▸ **Exercise brief**: Extract only the lines running from the top of the entries to the line that holds "Minimalistische Magnetische". Include that line and omit the pictures.

*** Opening Provided information ***

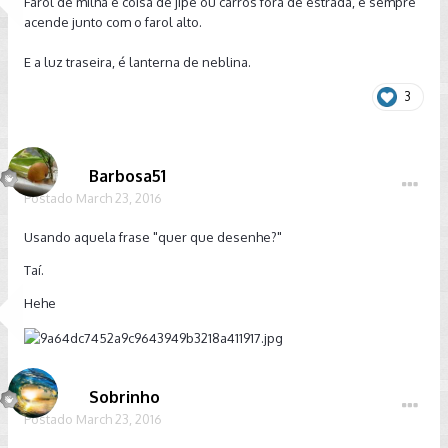
Farol de milha é coisa de jipe ou carros fora de estrada, e sempre
acende junto com o farol alto.
E a luz traseira, é lanterna de neblina.
3
Barbosa51
Postado
March 23, 2016
Usando aquela frase "quer que desenhe?"
Taí.
Hehe
Sobrinho
Postado
March 23, 2016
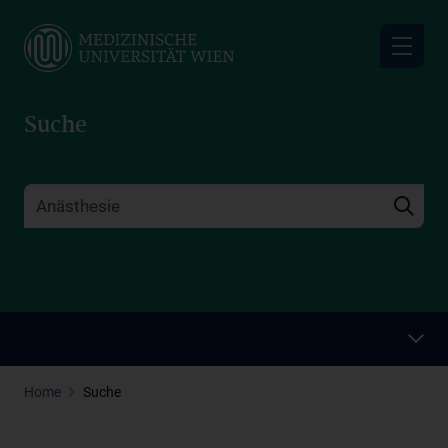
Skip
to
main
content
Suche
Home
Suche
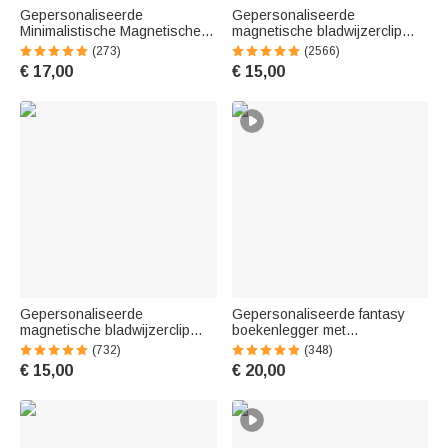
Gepersonaliseerde
Gepersonaliseerde
Minimalistische Magnetische
magnetische bladwijzerclip
PU-leer Bladwijzer met
van PU-leer met
(273)
(2566)
Gegraveerde Naam
geboortebloemenboeket en
€ 17,00
€ 15,00
Verjaardag Afstudeer Cadeau
naam verjaardagscadeau voor
voor Boekenliefhebbers
boekenliefhebbers
Boekenwurm
Gepersonaliseerde
Gepersonaliseerde fantasy
magnetische bladwijzerclip
boekenlegger met
van PU-leer met aquarel-
drakenzwaard kraal en ster
(732)
(348)
geboortebloemen en naam
met naam uniek
€ 15,00
€ 20,00
verjaardagscadeau voor
leesaccessoire en cadeau
boekenliefhebbers
voor boekenliefhebbers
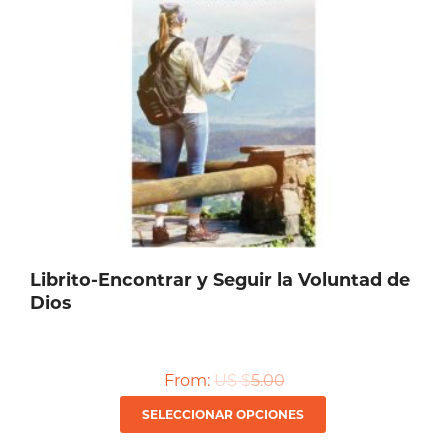
Librito-Encontrar y Seguir la Voluntad de
Dios
From:
US $
5.00
Este
SELECCIONAR OPCIONES
producto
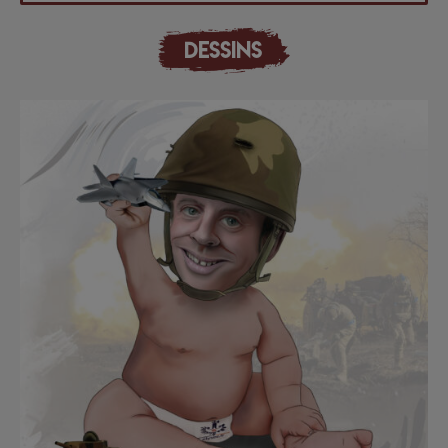
DESSINS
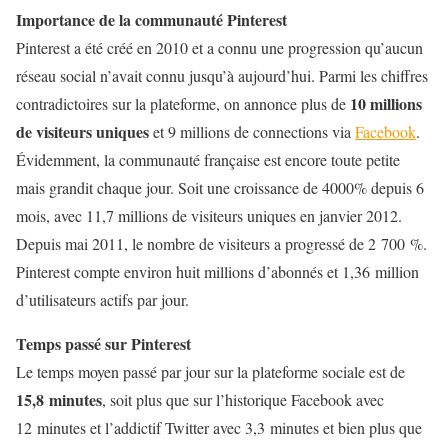
Importance de la communauté Pinterest
Pinterest a été créé en 2010 et a connu une progression qu’aucun
réseau social n’avait connu jusqu’à aujourd’hui. Parmi les chiffres
10 millions
contradictoires sur la plateforme, on annonce plus de
de visiteurs uniques
et 9 millions de connections via
Facebook
.
Évidemment, la communauté française est encore toute petite
mais grandit chaque jour. Soit une croissance de 4000% depuis 6
mois, avec 11,7 millions de visiteurs uniques en janvier 2012.
Depuis mai 2011, le nombre de visiteurs a progressé de 2 700 %.
Pinterest compte environ huit millions d’abonnés et 1,36 million
d’utilisateurs actifs par jour.
Temps passé sur Pinterest
Le temps moyen passé par jour sur la plateforme sociale est de
15,8 minutes
, soit plus que sur l’historique Facebook avec
12 minutes et l’addictif Twitter avec 3,3 minutes et bien plus que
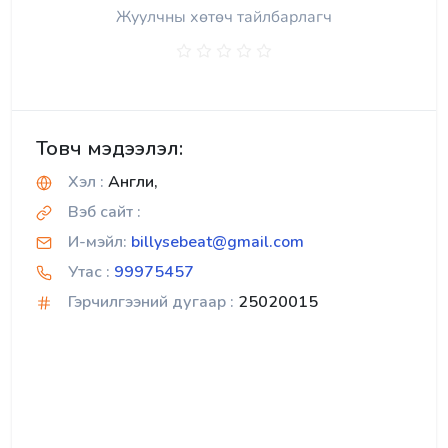
Жуулчны хөтөч тайлбарлагч
Товч мэдээлэл:
Хэл :
Англи,
Вэб сайт :
И-мэйл:
billysebeat@gmail.com
Утас :
99975457
Гэрчилгээний дугаар :
25020015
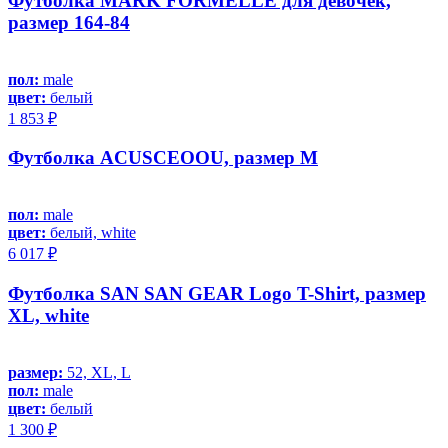
Футболка MARK FORMELLE для девочек,
размер 164-84
пол:
male
цвет:
белый
1 853 ₽
Футболка ACUSCEOOU, размер M
пол:
male
цвет:
белый, white
6 017 ₽
Футболка SAN SAN GEAR Logo T-Shirt, размер
XL, white
размер:
52, XL, L
пол:
male
цвет:
белый
1 300 ₽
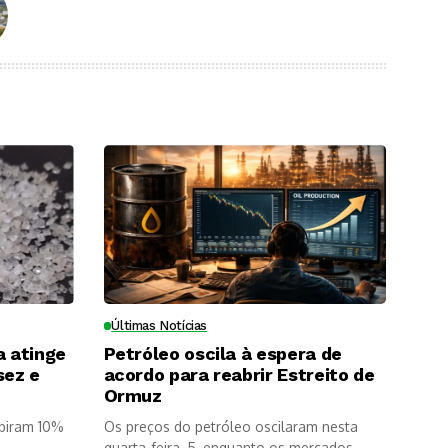
Últimas Notícias
a atinge
Petróleo oscila à espera de
sez e
acordo para reabrir Estreito de
Ormuz
ubiram 10%
Os preços do petróleo oscilaram nesta
quarta-feira, 5, enquanto os mercados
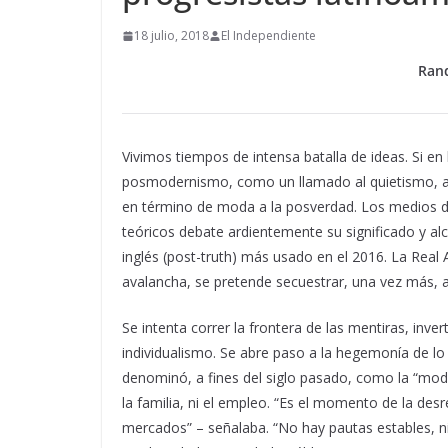
18 julio, 2018
El Independiente
Rand
Vivimos tiempos de intensa batalla de ideas. Si en 
posmodernismo, como un llamado al quietismo, al i
en término de moda a la posverdad.
Los medios d
teóricos debate ardientemente su significado y al
inglés (post-truth) más usado en el 2016. La Real 
avalancha, se pretende secuestrar, una vez más, a
Se intenta correr la frontera de las mentiras, inve
individualismo. Se abre paso a la hegemonía de l
denominó, a fines del siglo pasado, como la “moder
la familia, ni el empleo. “Es el momento de la desreg
mercados” – señalaba. “No hay pautas estables, ni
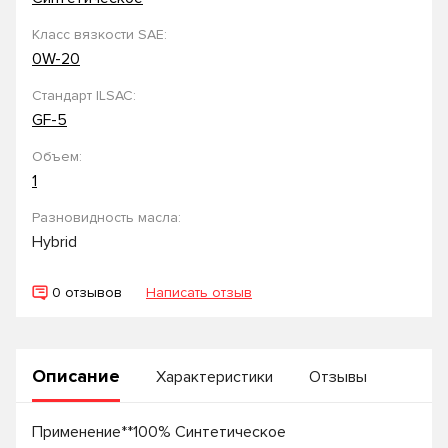
Класс вязкости SAE:
0W-20
Стандарт ILSAC:
GF-5
Объем:
1
Разновидность масла:
Hybrid
0 отзывов
Написать отзыв
Описание
Характеристики
Отзывы
Применение**100% Синтетическое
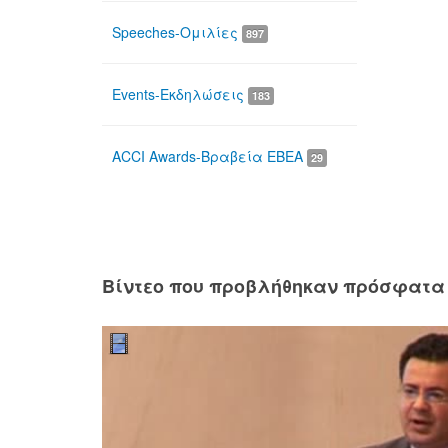
Speeches-Ομιλίες
897
Events-Εκδηλώσεις
183
ACCI Awards-Βραβεία ΕΒΕΑ
29
Βίντεο που προβλήθηκαν πρόσφατα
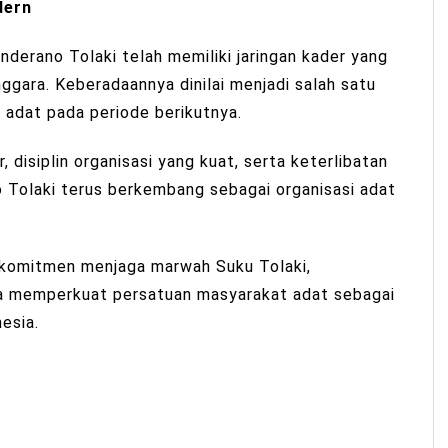
dern
derano Tolaki telah memiliki jaringan kader yang
ggara. Keberadaannya dinilai menjadi salah satu
si adat pada periode berikutnya.
 disiplin organisasi yang kuat, serta keterlibatan
no Tolaki terus berkembang sebagai organisasi adat
erkomitmen menjaga marwah Suku Tolaki,
rta memperkuat persatuan masyarakat adat sebagai
esia.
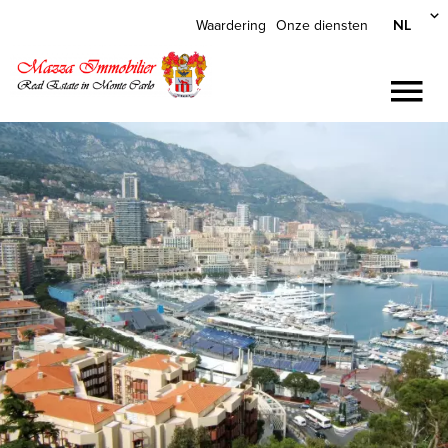
NL
Waardering
Onze diensten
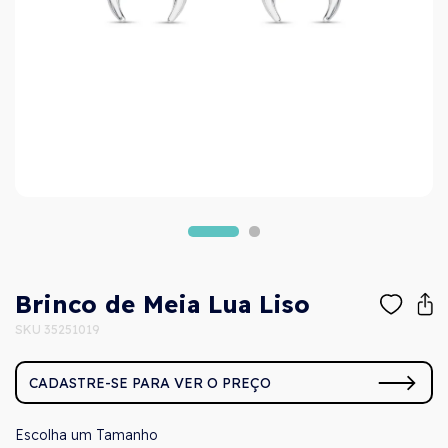
Brinco de Meia Lua Liso
SKU 35251019
CADASTRE-SE PARA VER O PREÇO
Tamanho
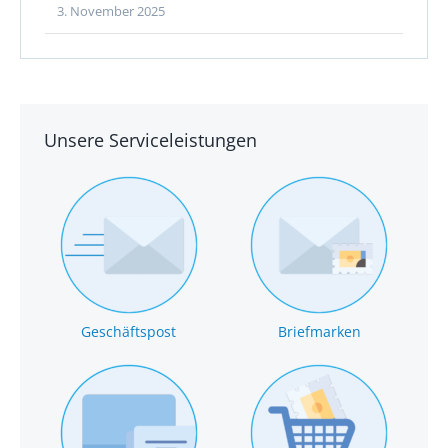
3. November 2025
Unsere Serviceleistungen
Geschäftspost
Briefmarken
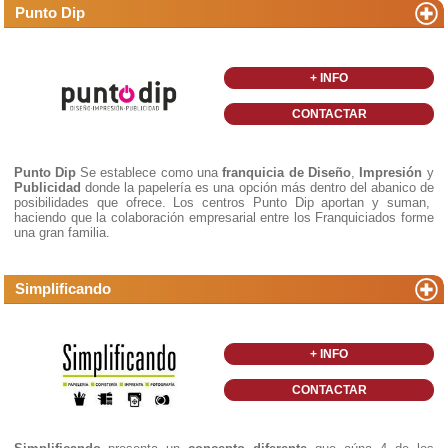
Punto Dip
+ INFO
CONTACTAR
Punto Dip
Se establece como una
franquicia de Diseño
,
Impresión
y
Publicidad
donde la papelería es una opción más dentro del abanico de
posibilidades que ofrece. Los centros Punto Dip aportan y suman,
haciendo que la colaboración empresarial entre los Franquiciados forme
una gran familia.
Simplificando
+ INFO
CONTACTAR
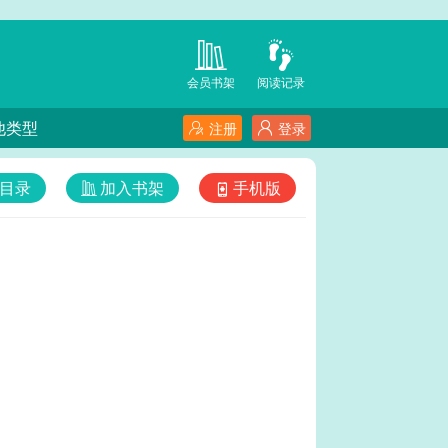
会员书架
阅读记录
他类型
注册
登录
目录
加入书架
手机版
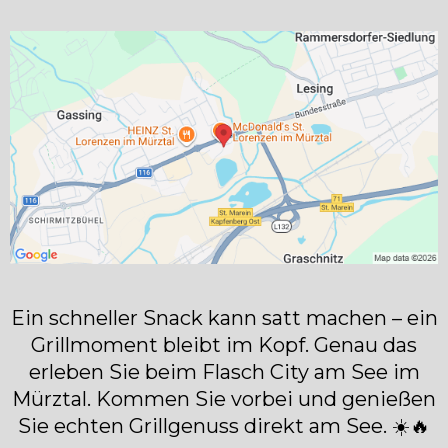
Ein schneller Snack kann satt machen – ein
Grillmoment bleibt im Kopf. Genau das
erleben Sie beim Flasch City am See im
Mürztal. Kommen Sie vorbei und genießen
Sie echten Grillgenuss direkt am See. ☀️🔥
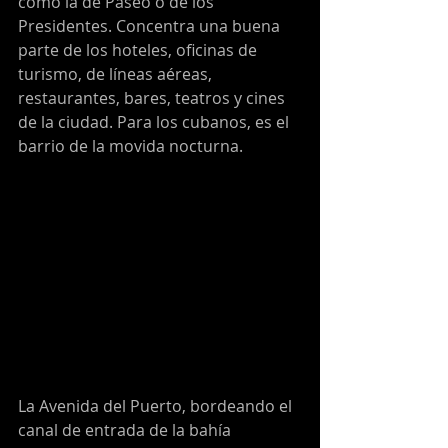
como la de Paseo o de los 
Presidentes. Concentra una buena 
parte de los hoteles, oficinas de 
turismo, de líneas aéreas, 
restaurantes, bares, teatros y cines 
de la ciudad. Para los cubanos, es el 
barrio de la movida nocturna.
La Avenida del Puerto, bordeando el 
canal de entrada de la bahía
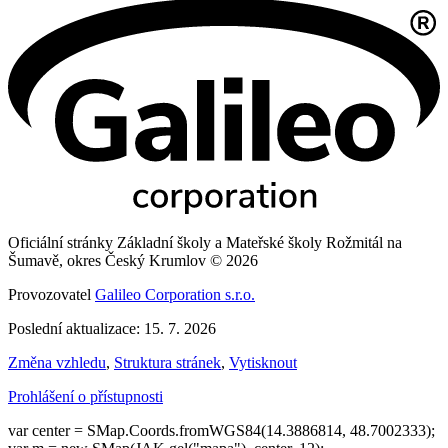
Oficiální stránky Základní školy a Mateřské školy Rožmitál na
Šumavě, okres Český Krumlov © 2026
Provozovatel
Galileo Corporation s.r.o.
Poslední aktualizace: 15. 7. 2026
Změna vzhledu
,
Struktura stránek
,
Vytisknout
Prohlášení o přístupnosti
var center = SMap.Coords.fromWGS84(14.3886814, 48.7002333);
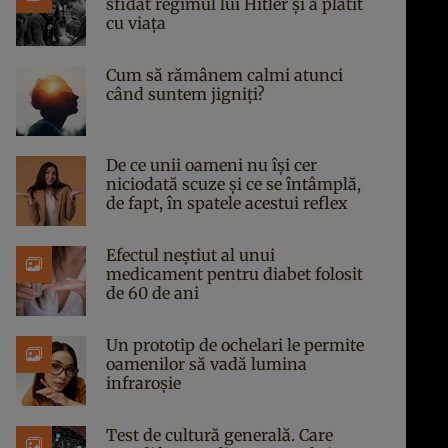
sfidat regimul lui Hitler și a plătit
cu viața
Cum să rămânem calmi atunci
când suntem jigniți?
De ce unii oameni nu își cer
niciodată scuze și ce se întâmplă,
de fapt, în spatele acestui reflex
Efectul neștiut al unui
medicament pentru diabet folosit
de 60 de ani
Un prototip de ochelari le permite
oamenilor să vadă lumina
infraroșie
Test de cultură generală. Care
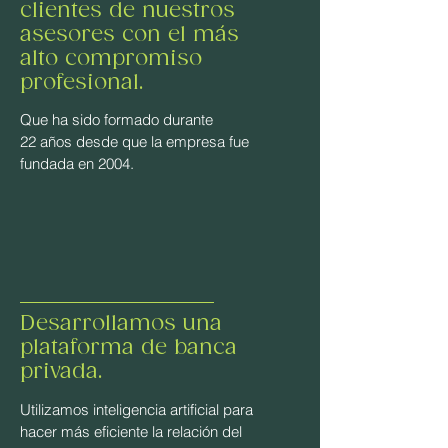
clientes de nuestros
asesores con el más
alto compromiso
profesional.
Que ha sido formado durante
22 años desde que la empresa fue
fundada en 2004.
Desarrollamos una
plataforma de banca
privada.
Utilizamos inteligencia artificial para
hacer más eficiente la relación del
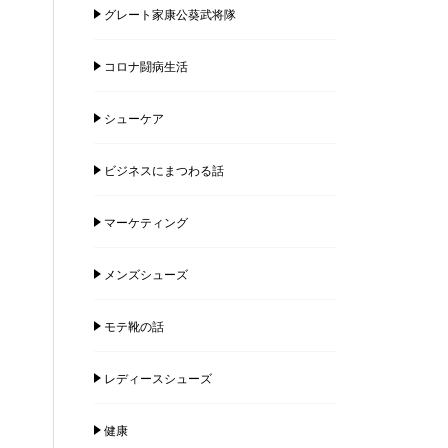
グレート家康公葵武将隊
コロナ闘病生活
シューケア
ビジネスにまつわる話
マーケティング
メンズシューズ
モテ靴の話
レディースシューズ
健康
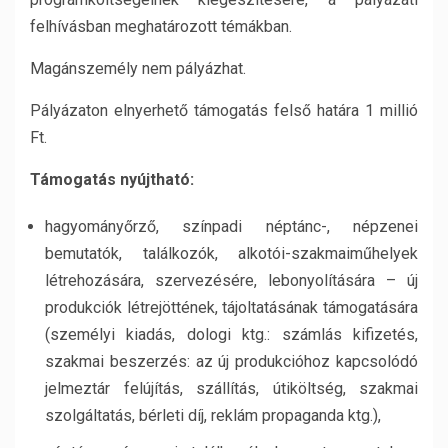
felhívásban meghatározott témákban.
Magánszemély nem pályázhat.
Pályázaton elnyerhető támogatás felső határa 1 millió
Ft.
Támogatás nyújtható:
hagyományőrző, színpadi néptánc-, népzenei
bemutatók, találkozók, alkotói-szakmaiműhelyek
létrehozására, szervezésére, lebonyolítására – új
produkciók létrejöttének, tájoltatásának támogatására
(személyi kiadás, dologi ktg.: számlás kifizetés,
szakmai beszerzés: az új produkcióhoz kapcsolódó
jelmeztár felújítás, szállítás, útiköltség, szakmai
szolgáltatás, bérleti díj, reklám propaganda ktg.),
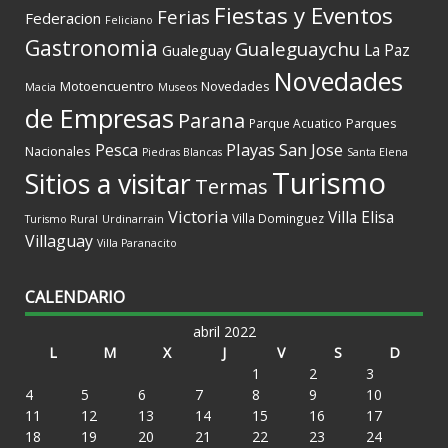
Fiestas y Eventos
Ferias
Federacion
Feliciano
Gastronomia
Gualeguaychu
La Paz
Gualeguay
Novedades
Motoencuentro
Novedades
Macia
Museos
de Empresas
Parana
Parques
Parque Acuatico
Playas
San Jose
Pesca
Nacionales
Piedras Blancas
Santa Elena
Turismo
Sitios a visitar
Termas
Victoria
Villa Elisa
Villa Dominguez
Turismo Rural
Urdinarrain
Villaguay
Villa Paranacito
CALENDARIO
abril 2022
L
M
X
J
V
S
D
1
2
3
4
5
6
7
8
9
10
11
12
13
14
15
16
17
18
19
20
21
22
23
24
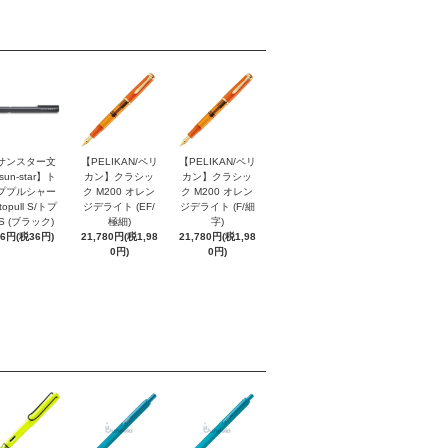
サンスター文
【PELIKAN/ペリ
【PELIKAN/ペリ
sun-star】ト
カン】クラシッ
カン】クラシッ
ププルシャー
ク M200 オレン
ク M200 オレン
topull S/トプ
ジデライト (EF/
ジデライト (F/細
S (ブラック)
極細)
字)
96円(税36円)
21,780円(税1,98
21,780円(税1,98
0円)
0円)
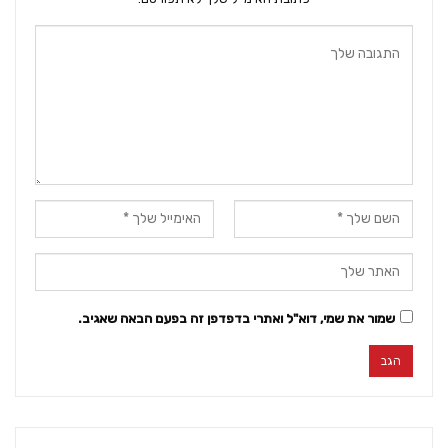
שמור את שמי, דוא"ל ואתרי בדפדפן זה בפעם הבאה שאגיב.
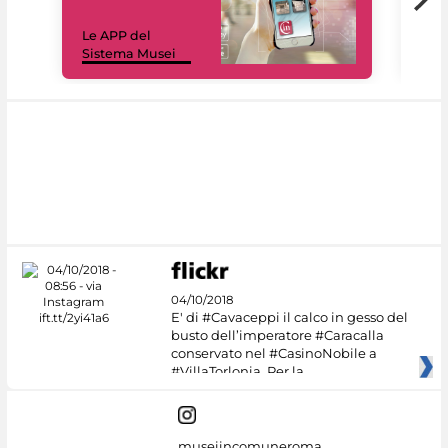
Il 
Le APP del
sui 
Sistema Musei
net
04/10/2018
E' di #Cavaceppi il calco in gesso del
busto dell’imperatore #Caracalla
conservato nel #CasinoNobile a
#VillaTorlonia. Per la
museiincomuneroma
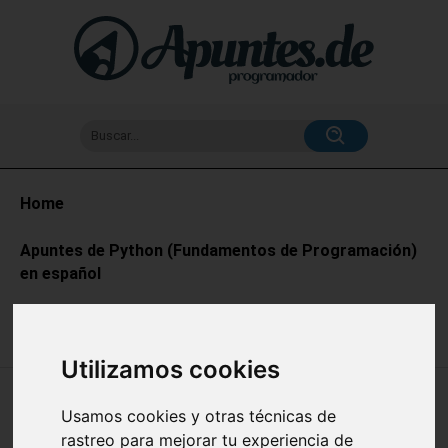
Buscar...
Home
Apuntes de Python (Fundamentos de Programación)
en español
Utilizamos cookies
🔥 USO DE PIP Y GESTIÓN DE PAQUETES
Usamos cookies y otras técnicas de
EN PYTHON: ADMINISTRACIÓN DE
rastreo para mejorar tu experiencia de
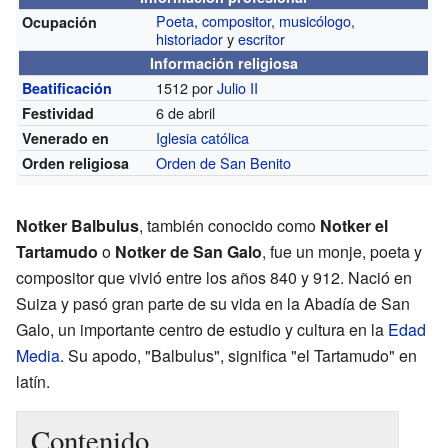
Poeta
,
compositor
,
musicólogo
,
Ocupación
historiador
y
escritor
Información religiosa
1512 por
Julio II
Beatificación
6 de abril
Festividad
Iglesia católica
Venerado en
Orden de San Benito
Orden religiosa
Notker Balbulus
, también conocido como
Notker el
Tartamudo
o
Notker de San Galo
, fue un monje, poeta y
compositor que vivió entre los años 840 y 912. Nació en
Suiza y pasó gran parte de su vida en la Abadía de San
Galo, un importante centro de estudio y cultura en la
Edad
Media
. Su apodo, "Balbulus", significa "el Tartamudo" en
latín.
Contenido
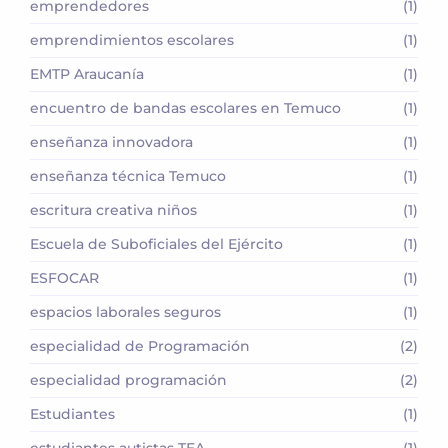
emprendedores
(1)
emprendimientos escolares
(1)
EMTP Araucanía
(1)
encuentro de bandas escolares en Temuco
(1)
enseñanza innovadora
(1)
enseñanza técnica Temuco
(1)
escritura creativa niños
(1)
Escuela de Suboficiales del Ejército
(1)
ESFOCAR
(1)
espacios laborales seguros
(1)
especialidad de Programación
(2)
especialidad programación
(2)
Estudiantes
(1)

*** Closing Provided information ***

▸ **Result**:
Farol de milha é coisa de jipe ou carros fora de estrada, e sempre
acende junto com o farol alto.
E a luz traseira, é lanterna de neblina.
3
Barbosa51
Postado
March 23, 2016
Usando aquela frase "quer que desenhe?"
Taí.
Hehe
Sobrinho
Postado
March 23, 2016
Skip
to
main
content
Suche
Home
Suche
Gepersonaliseerde
Gepersonaliseerde
Minimalistische Magnetische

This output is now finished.